Rathbone John, Carter Matt, Hoffmann Tammy, Glasziou Paul
Centre for Research in Evidence Based Practice, Bond University, Gold Coast, Australia.
Syst Rev. 2015 Jan 14;4(1):6. doi: 10.1186/2046-4053-4-6.
A major problem arising from searching across bibliographic databases is the retrieval of duplicate citations. Removing such duplicates is an essential task to ensure systematic reviewers do not waste time screening the same citation multiple times. Although reference management software use algorithms to remove duplicate records, this is only partially successful and necessitates removing the remaining duplicates manually. This time-consuming task leads to wasted resources. We sought to evaluate the effectiveness of a newly developed deduplication program against EndNote.
A literature search of 1,988 citations was manually inspected and duplicate citations identified and coded to create a benchmark dataset. The Systematic Review Assistant-Deduplication Module (SRA-DM) was iteratively developed and tested using the benchmark dataset and compared with EndNote's default one step auto-deduplication process matching on ('author', 'year', 'title'). The accuracy of deduplication was reported by calculating the sensitivity and specificity. Further validation tests, with three additional benchmarked literature searches comprising a total of 4,563 citations were performed to determine the reliability of the SRA-DM algorithm.

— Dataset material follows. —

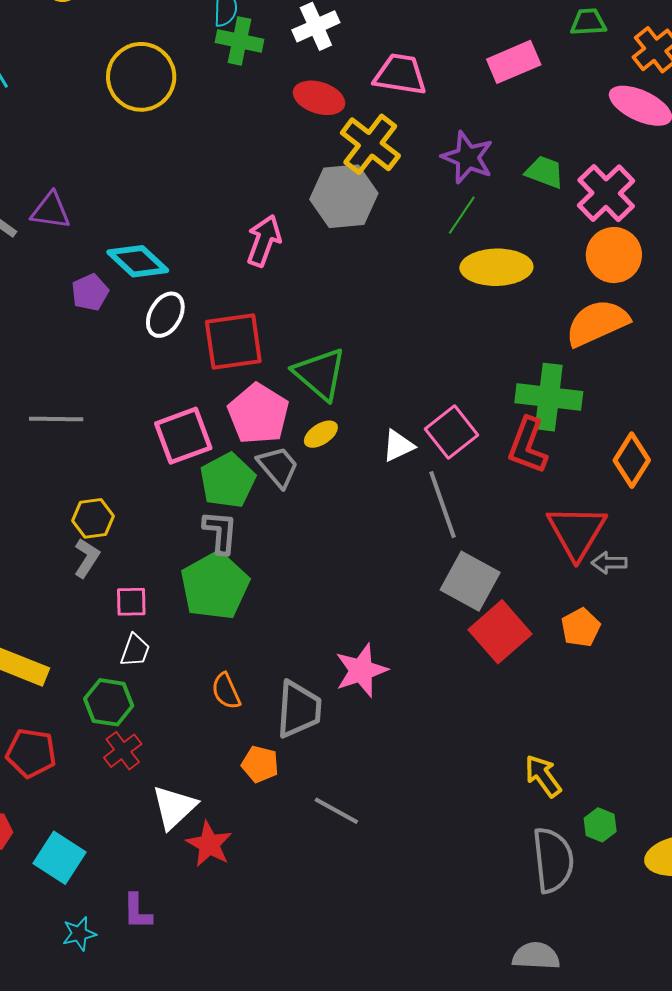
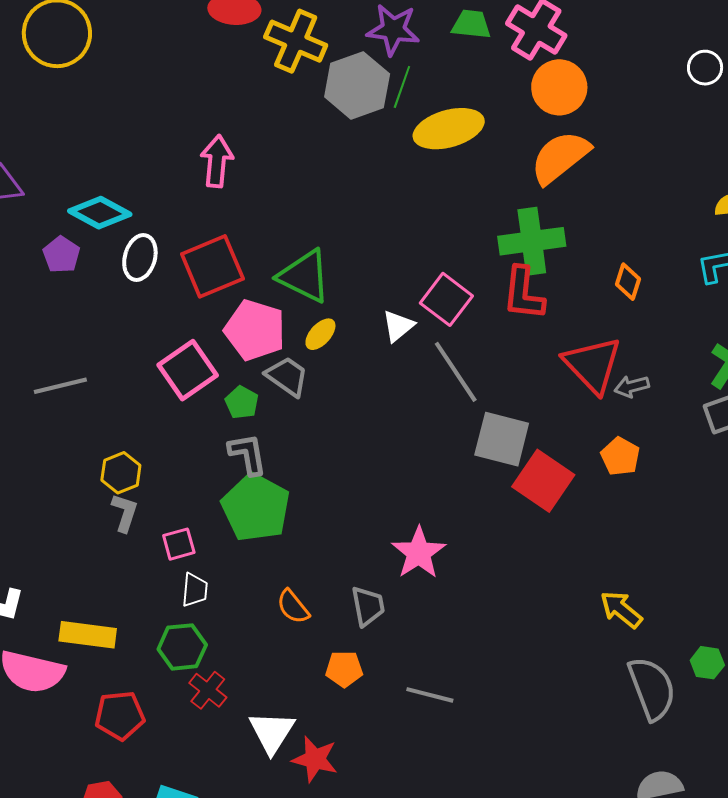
gray hexagon: (344, 196) -> (357, 85), moved
orange diamond: (632, 460) -> (628, 282), size x0.7
green pentagon: (228, 481) -> (242, 402), size x0.6
gray trapezoid: (299, 709) -> (368, 606), size x0.7
green hexagon: (600, 825) -> (707, 663), moved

The sensitivity (84%) and specificity (100%) of the SRA-DM was superior to EndNote (sensitivity 51%, specificity 99.83%). Validation testing on three additional biomedical literature searches demonstrated that SRA-DM consistently achieved higher sensitivity than EndNote (90% vs 63%), (84% vs 73%) and (84% vs 64%). Furthermore, the specificity of SRA-DM was 100%, whereas the specificity of EndNote was imperfect (average 99.75%) with some unique records wrongly assigned as duplicates. Overall, there was a 42.86% increase in the number of duplicates records detected with SRA-DM compared with EndNote auto-deduplication.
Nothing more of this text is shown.